> _EXERCISE REQUIREMENTS_:
Each line of the listing below that includes "İnternet" must be copied.

> _STORED DATA_:

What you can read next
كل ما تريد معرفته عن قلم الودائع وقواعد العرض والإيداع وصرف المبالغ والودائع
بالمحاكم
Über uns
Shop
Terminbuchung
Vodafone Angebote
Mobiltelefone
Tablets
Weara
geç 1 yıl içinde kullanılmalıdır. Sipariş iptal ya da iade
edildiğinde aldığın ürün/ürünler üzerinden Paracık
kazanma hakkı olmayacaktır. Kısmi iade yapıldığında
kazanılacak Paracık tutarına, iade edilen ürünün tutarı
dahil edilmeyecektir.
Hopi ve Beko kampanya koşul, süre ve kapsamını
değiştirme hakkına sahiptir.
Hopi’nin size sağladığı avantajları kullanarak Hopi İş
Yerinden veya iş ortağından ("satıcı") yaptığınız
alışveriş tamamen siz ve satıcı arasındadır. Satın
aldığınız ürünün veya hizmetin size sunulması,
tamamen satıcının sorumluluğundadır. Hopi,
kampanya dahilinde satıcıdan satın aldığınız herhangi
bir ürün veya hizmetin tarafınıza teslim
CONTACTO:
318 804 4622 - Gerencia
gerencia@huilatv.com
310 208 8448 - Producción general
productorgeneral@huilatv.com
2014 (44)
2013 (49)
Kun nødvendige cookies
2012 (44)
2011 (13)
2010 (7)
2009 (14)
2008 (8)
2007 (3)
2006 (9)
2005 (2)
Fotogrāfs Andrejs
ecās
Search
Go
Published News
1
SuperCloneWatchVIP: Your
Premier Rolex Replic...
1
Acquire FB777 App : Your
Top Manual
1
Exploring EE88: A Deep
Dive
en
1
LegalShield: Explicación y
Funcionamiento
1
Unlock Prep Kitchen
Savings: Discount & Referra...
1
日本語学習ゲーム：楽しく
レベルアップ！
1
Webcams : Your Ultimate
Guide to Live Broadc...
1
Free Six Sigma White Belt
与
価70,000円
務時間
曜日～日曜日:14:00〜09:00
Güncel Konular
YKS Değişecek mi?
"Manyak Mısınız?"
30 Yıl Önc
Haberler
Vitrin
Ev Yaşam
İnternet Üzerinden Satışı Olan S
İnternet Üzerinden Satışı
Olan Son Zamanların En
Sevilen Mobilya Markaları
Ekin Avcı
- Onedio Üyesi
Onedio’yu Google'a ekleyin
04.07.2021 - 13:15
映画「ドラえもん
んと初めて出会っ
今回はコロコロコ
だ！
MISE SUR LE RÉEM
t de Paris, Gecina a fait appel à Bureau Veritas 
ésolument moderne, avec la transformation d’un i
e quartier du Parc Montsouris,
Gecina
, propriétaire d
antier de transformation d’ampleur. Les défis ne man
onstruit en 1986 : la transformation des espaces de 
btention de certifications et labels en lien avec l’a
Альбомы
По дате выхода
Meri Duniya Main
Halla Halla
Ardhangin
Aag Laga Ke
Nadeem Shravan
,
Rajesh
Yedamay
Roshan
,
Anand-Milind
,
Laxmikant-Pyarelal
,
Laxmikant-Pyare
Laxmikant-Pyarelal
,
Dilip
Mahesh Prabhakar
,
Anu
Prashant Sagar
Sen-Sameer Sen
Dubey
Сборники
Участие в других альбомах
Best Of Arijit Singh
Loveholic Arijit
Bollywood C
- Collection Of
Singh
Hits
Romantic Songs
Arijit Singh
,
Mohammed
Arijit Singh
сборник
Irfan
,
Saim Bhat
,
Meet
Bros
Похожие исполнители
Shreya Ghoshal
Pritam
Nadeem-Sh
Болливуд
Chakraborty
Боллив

> _REPLY_:
İnternet Üzerinden Satışı Olan S
İnternet Üzerinden Satışı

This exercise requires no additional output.